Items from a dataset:
● ● ● ● ●

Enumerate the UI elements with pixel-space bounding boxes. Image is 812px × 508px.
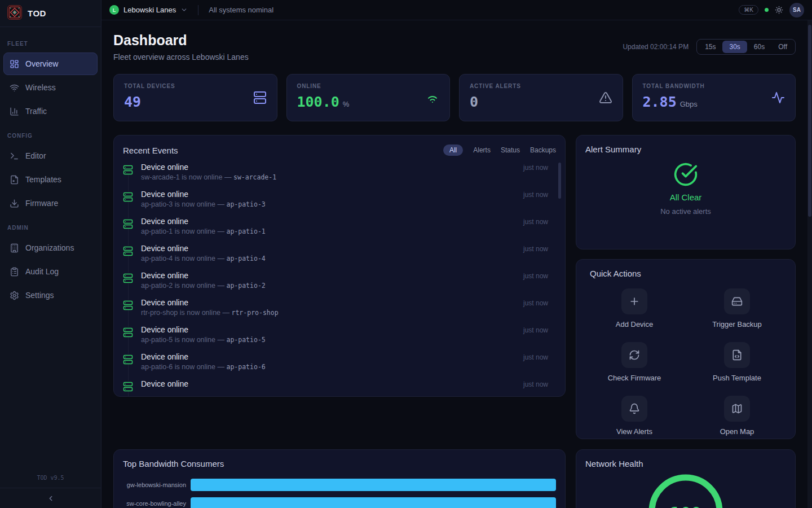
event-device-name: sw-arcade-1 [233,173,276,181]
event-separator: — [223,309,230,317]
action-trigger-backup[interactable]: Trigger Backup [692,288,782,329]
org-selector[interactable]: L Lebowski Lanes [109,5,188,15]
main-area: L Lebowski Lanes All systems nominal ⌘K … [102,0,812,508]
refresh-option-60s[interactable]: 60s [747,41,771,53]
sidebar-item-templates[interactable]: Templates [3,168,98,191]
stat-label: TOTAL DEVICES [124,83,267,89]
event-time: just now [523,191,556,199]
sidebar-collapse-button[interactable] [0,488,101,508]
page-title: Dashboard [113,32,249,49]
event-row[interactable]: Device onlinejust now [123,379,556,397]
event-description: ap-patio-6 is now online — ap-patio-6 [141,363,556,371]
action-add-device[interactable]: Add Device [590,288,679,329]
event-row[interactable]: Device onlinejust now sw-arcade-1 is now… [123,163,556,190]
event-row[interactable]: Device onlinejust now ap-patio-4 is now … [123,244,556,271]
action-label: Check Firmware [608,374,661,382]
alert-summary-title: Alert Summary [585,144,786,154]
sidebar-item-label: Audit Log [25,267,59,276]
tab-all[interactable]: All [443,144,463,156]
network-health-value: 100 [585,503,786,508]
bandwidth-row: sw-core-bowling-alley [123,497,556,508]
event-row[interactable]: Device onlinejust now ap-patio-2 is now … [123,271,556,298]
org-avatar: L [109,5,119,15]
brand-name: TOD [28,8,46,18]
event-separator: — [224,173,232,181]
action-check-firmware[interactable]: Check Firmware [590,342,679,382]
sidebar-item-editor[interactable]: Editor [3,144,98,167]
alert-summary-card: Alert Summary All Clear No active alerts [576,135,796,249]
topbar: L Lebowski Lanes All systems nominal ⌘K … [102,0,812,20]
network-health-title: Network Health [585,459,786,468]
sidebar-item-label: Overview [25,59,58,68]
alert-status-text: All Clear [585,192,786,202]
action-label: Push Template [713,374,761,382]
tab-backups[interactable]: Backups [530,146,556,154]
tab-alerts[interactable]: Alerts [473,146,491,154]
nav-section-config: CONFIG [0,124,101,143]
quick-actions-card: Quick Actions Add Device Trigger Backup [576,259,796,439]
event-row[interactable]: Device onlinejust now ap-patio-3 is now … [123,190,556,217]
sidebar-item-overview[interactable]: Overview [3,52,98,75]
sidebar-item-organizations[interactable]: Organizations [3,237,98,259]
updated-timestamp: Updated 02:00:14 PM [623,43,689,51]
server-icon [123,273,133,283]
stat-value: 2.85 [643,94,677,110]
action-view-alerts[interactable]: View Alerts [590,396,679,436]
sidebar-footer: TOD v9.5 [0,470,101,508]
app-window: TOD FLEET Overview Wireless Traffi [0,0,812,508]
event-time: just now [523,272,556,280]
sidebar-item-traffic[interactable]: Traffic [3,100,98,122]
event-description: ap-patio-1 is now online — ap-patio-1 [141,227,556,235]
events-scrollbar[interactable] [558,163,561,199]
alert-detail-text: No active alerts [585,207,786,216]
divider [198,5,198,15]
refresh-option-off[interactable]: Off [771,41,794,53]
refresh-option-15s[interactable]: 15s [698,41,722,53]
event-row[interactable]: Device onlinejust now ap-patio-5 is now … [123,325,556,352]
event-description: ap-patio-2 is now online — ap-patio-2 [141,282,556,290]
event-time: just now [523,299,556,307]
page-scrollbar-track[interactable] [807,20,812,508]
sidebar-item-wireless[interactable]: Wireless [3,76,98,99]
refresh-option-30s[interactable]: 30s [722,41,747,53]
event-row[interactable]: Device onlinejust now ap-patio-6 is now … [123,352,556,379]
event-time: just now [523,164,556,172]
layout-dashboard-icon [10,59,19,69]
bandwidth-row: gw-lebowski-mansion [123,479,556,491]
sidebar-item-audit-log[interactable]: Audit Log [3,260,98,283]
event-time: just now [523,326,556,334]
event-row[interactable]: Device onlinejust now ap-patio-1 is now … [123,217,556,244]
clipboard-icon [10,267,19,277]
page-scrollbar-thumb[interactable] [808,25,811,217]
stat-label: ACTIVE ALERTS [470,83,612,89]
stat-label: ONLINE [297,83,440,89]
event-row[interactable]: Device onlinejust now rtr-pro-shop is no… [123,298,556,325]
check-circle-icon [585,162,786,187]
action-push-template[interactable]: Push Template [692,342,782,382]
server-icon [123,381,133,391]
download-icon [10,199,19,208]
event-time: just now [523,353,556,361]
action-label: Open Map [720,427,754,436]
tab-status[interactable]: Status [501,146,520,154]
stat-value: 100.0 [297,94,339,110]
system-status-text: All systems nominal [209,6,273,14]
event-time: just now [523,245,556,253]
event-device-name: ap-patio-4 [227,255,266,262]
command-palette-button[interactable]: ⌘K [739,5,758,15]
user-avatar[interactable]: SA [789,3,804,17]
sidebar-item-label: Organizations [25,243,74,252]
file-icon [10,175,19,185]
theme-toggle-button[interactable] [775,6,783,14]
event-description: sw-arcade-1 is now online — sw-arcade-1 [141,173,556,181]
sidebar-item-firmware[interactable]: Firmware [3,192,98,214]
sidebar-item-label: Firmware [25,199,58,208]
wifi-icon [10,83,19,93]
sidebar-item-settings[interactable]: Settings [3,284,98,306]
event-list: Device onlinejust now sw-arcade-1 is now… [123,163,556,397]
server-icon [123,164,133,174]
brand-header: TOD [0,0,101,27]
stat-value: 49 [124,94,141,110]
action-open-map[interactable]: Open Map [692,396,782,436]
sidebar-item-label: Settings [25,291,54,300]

● ● ● ● ●

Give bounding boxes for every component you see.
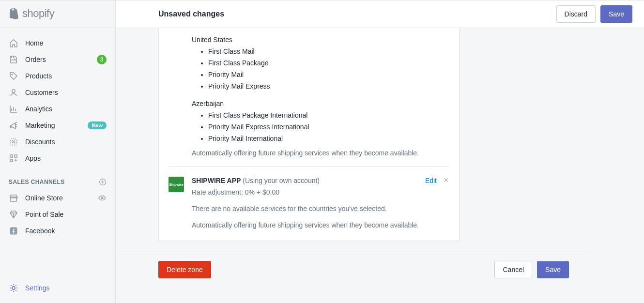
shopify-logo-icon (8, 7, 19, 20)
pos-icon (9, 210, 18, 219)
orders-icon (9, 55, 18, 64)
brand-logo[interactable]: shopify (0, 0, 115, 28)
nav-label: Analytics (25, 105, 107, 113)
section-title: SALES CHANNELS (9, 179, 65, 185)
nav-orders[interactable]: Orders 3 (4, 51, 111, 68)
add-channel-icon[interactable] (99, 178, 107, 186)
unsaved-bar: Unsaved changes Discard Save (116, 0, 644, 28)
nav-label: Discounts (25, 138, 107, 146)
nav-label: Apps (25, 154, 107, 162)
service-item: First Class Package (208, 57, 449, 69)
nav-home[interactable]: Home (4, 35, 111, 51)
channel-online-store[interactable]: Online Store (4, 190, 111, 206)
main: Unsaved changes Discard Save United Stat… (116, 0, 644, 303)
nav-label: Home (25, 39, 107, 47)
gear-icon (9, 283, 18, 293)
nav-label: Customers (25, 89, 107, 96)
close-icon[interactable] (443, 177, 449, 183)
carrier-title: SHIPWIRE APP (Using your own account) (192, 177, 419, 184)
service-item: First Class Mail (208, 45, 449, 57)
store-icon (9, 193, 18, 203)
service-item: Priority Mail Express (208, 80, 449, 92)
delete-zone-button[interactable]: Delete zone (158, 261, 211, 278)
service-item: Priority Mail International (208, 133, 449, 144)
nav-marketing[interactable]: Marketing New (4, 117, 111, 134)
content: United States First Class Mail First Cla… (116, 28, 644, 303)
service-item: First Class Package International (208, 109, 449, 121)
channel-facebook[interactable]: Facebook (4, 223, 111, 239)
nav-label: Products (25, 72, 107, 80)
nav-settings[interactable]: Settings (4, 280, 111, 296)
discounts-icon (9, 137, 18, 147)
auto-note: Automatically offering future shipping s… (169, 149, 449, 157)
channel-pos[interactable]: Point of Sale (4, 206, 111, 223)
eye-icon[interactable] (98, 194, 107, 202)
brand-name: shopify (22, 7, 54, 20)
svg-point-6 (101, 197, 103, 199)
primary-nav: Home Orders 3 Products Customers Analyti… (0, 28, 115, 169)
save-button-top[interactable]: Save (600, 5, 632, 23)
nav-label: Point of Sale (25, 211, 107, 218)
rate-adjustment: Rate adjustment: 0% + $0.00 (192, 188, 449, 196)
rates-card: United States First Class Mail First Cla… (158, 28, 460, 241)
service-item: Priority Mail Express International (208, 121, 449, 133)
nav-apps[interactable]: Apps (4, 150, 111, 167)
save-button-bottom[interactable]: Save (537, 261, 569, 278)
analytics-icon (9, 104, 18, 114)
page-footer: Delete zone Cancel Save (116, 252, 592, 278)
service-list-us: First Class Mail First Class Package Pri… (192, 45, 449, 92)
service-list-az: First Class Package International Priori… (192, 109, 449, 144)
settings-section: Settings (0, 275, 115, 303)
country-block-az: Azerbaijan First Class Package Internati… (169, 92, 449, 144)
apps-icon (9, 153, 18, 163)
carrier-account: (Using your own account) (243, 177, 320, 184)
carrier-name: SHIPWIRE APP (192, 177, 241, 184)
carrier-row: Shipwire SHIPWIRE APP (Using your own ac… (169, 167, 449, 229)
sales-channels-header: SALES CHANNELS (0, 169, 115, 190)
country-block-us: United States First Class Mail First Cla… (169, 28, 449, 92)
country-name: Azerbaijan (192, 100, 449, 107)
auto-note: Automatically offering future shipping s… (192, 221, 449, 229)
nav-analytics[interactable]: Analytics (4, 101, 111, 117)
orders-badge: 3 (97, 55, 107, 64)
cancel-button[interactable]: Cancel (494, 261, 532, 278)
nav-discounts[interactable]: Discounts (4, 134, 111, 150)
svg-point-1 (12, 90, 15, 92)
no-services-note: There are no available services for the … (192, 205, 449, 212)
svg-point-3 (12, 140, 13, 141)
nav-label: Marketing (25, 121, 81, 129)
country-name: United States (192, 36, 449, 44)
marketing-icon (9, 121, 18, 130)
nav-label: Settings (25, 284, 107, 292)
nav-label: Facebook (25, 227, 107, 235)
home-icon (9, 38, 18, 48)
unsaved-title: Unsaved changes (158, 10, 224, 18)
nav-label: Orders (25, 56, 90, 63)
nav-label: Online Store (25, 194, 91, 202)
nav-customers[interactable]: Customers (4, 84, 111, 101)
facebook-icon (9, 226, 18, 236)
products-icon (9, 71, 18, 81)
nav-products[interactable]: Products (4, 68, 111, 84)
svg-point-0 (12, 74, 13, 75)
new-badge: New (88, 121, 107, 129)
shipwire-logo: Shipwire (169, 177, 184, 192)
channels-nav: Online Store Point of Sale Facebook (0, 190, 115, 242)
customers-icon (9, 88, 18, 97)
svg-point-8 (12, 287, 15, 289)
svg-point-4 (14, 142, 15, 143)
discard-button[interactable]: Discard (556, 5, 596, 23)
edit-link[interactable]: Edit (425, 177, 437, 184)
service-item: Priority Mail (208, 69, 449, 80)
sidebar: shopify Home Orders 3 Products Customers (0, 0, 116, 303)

● ● ● ● ●

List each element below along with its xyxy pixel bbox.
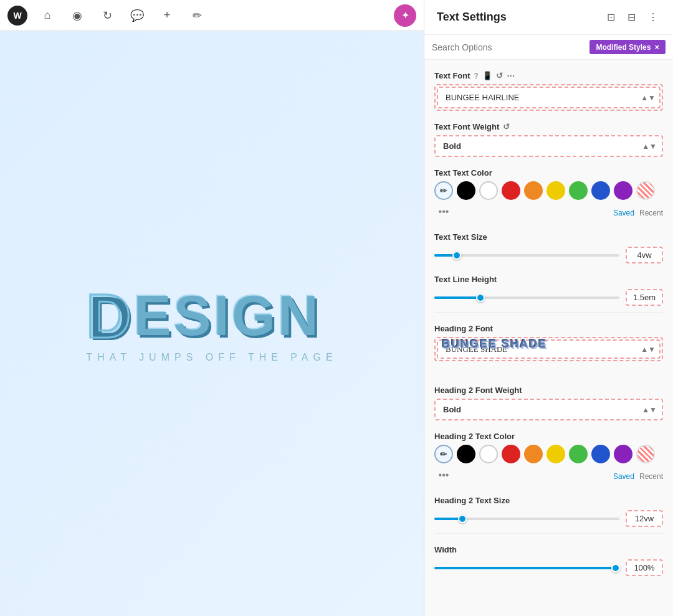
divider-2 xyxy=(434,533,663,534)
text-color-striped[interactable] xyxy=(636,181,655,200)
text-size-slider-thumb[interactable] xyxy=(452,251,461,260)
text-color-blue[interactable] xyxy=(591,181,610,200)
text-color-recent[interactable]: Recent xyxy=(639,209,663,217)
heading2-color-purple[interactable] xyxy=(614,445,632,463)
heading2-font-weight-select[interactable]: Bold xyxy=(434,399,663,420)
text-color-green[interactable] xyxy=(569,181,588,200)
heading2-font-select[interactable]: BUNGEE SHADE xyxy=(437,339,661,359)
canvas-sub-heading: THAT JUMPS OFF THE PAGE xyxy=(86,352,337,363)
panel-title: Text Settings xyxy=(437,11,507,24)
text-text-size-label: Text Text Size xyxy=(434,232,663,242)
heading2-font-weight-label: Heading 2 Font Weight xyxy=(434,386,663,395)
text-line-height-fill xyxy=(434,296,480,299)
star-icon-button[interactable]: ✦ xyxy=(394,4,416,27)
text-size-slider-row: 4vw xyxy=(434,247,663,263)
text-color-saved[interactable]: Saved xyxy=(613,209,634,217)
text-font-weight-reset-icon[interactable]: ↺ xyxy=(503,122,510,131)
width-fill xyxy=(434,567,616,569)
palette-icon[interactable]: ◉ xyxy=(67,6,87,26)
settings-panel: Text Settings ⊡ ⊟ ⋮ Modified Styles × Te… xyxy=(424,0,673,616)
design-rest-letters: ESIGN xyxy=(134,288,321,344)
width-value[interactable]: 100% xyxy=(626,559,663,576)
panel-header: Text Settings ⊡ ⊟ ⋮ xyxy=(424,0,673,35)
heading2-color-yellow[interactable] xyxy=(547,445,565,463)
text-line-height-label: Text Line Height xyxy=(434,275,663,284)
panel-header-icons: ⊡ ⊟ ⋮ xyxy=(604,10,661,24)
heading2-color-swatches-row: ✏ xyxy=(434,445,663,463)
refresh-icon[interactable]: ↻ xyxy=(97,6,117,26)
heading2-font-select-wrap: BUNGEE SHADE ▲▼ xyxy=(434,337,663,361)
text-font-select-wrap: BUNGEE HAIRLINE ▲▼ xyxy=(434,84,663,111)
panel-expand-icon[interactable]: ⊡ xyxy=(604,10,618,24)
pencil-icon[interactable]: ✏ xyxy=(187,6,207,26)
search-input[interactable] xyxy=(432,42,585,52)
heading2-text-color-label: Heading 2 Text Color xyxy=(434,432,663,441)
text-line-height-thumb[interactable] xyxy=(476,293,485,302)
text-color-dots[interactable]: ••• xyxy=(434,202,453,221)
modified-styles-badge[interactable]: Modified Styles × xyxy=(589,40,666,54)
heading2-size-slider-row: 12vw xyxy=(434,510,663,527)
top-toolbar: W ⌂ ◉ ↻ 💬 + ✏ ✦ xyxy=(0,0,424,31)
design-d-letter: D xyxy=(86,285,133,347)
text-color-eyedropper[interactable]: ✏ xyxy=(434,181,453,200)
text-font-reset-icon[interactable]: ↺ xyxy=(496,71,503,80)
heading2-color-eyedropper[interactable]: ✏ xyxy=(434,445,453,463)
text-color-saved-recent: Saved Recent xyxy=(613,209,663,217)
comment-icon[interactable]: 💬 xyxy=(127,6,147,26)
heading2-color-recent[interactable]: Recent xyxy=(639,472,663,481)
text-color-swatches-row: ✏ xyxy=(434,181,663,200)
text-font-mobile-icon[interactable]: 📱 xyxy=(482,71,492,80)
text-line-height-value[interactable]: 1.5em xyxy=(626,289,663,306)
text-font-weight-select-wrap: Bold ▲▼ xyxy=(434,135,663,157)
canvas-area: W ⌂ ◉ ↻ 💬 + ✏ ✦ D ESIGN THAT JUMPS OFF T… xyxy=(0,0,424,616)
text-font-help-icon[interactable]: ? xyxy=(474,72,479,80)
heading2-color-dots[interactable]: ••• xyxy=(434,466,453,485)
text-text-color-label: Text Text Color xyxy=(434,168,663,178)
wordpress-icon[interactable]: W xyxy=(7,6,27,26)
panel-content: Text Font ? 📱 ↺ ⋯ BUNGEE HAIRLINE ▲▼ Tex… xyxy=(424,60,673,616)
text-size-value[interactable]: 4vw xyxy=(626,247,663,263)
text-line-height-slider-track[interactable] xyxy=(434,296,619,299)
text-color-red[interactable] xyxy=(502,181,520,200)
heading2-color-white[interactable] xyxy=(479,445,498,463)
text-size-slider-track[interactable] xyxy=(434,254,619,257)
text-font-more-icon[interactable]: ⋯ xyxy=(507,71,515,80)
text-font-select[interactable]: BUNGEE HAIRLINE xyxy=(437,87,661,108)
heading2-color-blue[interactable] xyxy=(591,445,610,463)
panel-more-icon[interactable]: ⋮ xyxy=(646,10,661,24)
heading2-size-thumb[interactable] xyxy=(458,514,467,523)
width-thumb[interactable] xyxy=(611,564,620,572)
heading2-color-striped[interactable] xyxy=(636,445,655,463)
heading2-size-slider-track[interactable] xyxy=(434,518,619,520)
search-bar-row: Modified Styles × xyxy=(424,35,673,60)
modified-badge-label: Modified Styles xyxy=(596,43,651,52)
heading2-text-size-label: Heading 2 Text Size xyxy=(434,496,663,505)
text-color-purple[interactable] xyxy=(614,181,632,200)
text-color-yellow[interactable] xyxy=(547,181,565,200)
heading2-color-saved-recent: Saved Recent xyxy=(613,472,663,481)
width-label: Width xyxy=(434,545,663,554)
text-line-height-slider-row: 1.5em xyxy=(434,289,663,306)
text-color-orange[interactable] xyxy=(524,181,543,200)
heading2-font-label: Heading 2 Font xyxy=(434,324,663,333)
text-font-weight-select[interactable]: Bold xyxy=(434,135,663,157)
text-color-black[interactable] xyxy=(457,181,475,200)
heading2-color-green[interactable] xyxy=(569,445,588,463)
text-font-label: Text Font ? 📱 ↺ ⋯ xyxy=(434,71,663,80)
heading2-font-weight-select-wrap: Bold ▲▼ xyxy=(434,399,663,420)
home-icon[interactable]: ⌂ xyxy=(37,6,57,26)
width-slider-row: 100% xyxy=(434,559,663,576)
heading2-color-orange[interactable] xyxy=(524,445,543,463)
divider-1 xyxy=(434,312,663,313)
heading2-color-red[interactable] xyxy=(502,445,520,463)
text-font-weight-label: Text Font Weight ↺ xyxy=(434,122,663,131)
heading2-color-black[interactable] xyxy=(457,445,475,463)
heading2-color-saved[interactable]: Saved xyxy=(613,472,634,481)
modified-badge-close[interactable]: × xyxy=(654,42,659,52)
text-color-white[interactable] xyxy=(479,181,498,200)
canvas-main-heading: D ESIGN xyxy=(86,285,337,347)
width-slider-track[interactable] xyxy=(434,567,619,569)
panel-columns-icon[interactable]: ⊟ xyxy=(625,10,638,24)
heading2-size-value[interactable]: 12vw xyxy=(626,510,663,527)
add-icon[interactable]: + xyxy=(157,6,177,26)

● ● ● ● ●

EXERCISE DESCRIPTION – Every line above that holds "header" should be copied out.

YOUR RESPONSE –
brand-header: TOD [0,0,101,27]
sales-channels-header: SALES CHANNELS (0, 169, 115, 190)
panel-header: Text Settings ⊡ ⊟ ⋮ xyxy=(424,0,673,35)
panel-header-icons: ⊡ ⊟ ⋮ xyxy=(604,10,661,24)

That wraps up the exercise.